I will assume you mean
lim (1 - cosx)/sinx , as x ---> 0
= lim (1 - cosx)/sinx * (1+cosx)/(1+cosx)
= lim (1 - cos^2 x)/(sinx(1+cosx)
= lim sin^2 x/(sinx(1+cosx) , as x ---> 0
= lim sinx/(1+cosx) , as x ---> 0
= 0/2
= 0
Yes that was the question.

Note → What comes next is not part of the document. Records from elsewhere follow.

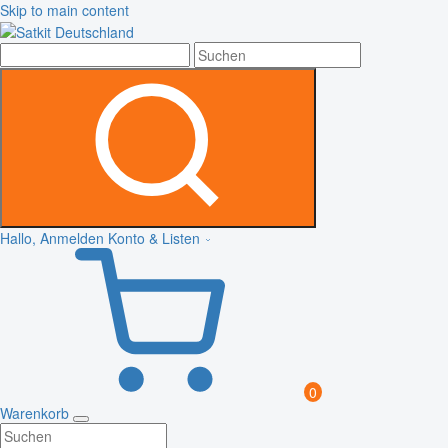
Skip to main content
Hallo, Anmelden
Konto & Listen
0
Warenkorb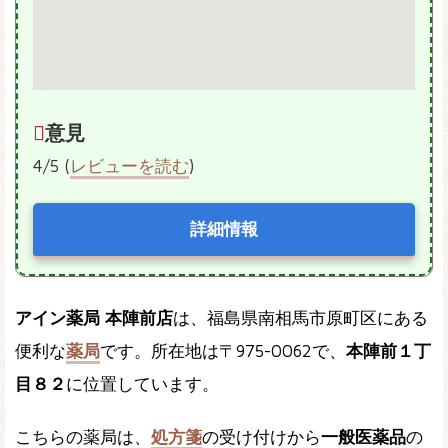
意見
4/5 (
レビューを読む
)
詳細情報
アイン薬局 本陣前店
は、福島県南相馬市原町区にある
便利な
薬局
です。所在地は〒975-0062で、
本陣前１丁
目８２
に位置しています。
こちらの薬局は、
処方箋
の受け付けから
一般医薬品
の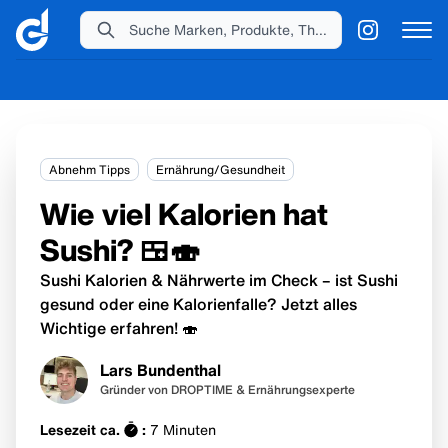
Suche Marken, Produkte, Themen...
Abnehm Tipps
Ernährung/Gesundheit
Wie viel Kalorien hat
Sushi? 🍱🍣
Sushi Kalorien & Nährwerte im Check – ist Sushi
gesund oder eine Kalorienfalle? Jetzt alles
Wichtige erfahren! 🍣
Lars Bundenthal
Gründer von DROPTIME & Ernährungsexperte
Lesezeit ca.
:
7
Minuten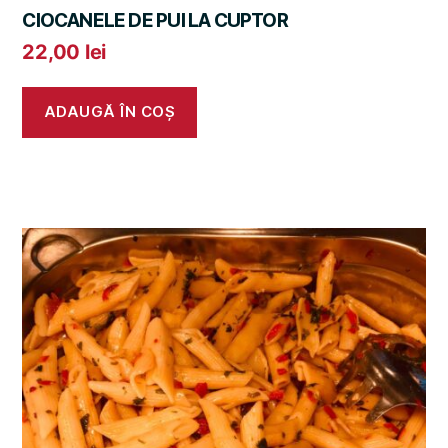
CIOCANELE DE PUI LA CUPTOR
22,00
lei
ADAUGĂ ÎN COȘ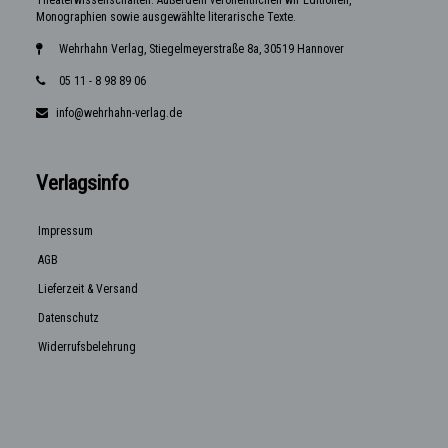
Monographien sowie ausgewählte literarische Texte.
Wehrhahn Verlag, Stiegelmeyerstraße 8a, 30519 Hannover
05 11 - 8 98 89 06
info@wehrhahn-verlag.de
Verlagsinfo
Impressum
AGB
Lieferzeit & Versand
Datenschutz
Widerrufsbelehrung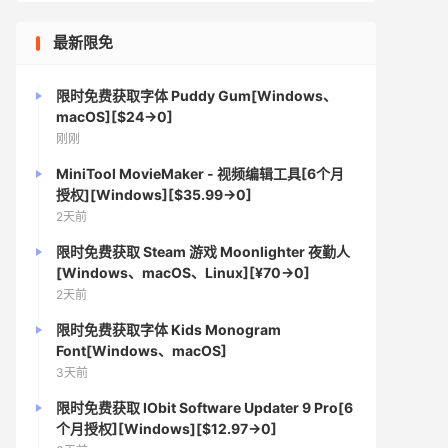
最新限免
限时免费获取字体 Puddy Gum[Windows、
macOS][$24→0]
刚刚
MiniTool MovieMaker - 视频编辑工具[6个月
授权][Windows][$35.99→0]
2天前
限时免费获取 Steam 游戏 Moonlighter 夜勤人
[Windows、macOS、Linux][¥70→0]
2天前
限时免费获取字体 Kids Monogram
Font[Windows、macOS]
3天前
限时免费获取 IObit Software Updater 9 Pro[6
个月授权][Windows][$12.97→0]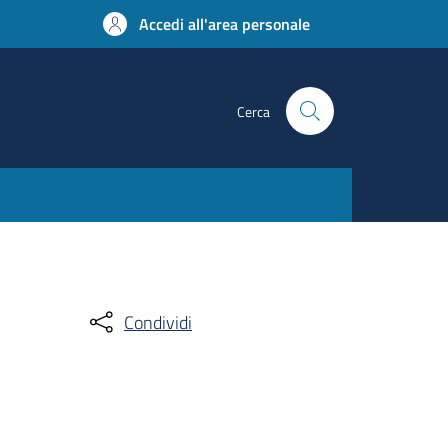
Accedi all'area personale
Cerca
Condividi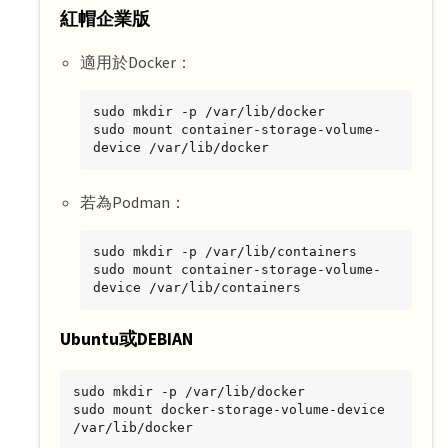
紅帽企業版
適用於Docker：
sudo mkdir -p /var/lib/docker

sudo mount container-storage-volume-
device /var/lib/docker
若為Podman：
sudo mkdir -p /var/lib/containers

sudo mount container-storage-volume-
device /var/lib/containers
Ubuntu或DEBIAN
sudo mkdir -p /var/lib/docker

sudo mount docker-storage-volume-device 
/var/lib/docker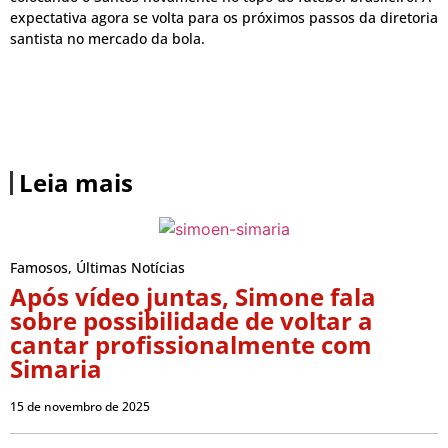
expectativa agora se volta para os próximos passos da diretoria
santista no mercado da bola.
Leia mais
Famosos
,
Últimas Notícias
Após vídeo juntas, Simone fala
sobre possibilidade de voltar a
cantar profissionalmente com
Simaria
15 de novembro de 2025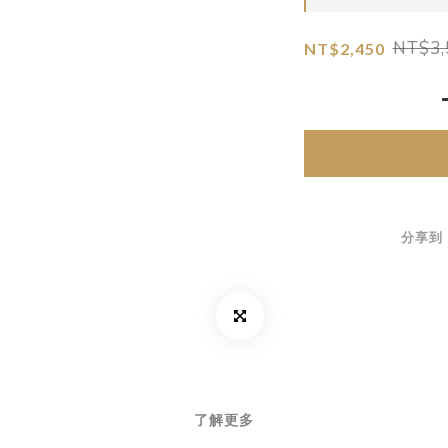
NT$3,
NT$2,450
分享到
了解更多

Sorry I messed up the structure.
Thanks for your help!
To find the limit of the given expression, you can use L'Hôpital's rule. This rule applies when you have a limit of the form 0/0 or ∞/∞.
Here's how you can use L'Hôpital's rule to solve the limit:
1. Taking the derivative of the numerator and denominator:
- Derivative of 1 - cos(x) is 0 + sin(x) = sin(x)
- Derivative of sin(x) is cos(x)
2. Now, substitute the derivatives back into the limit expression:
lim[x->0] (sin(x))/sin(x)
3. Notice that the sin(x) terms in the numerator and denominator cancel out, leaving:
lim[x->0] 1
Therefore, the limit of the given expression as x approaches 0 is 1.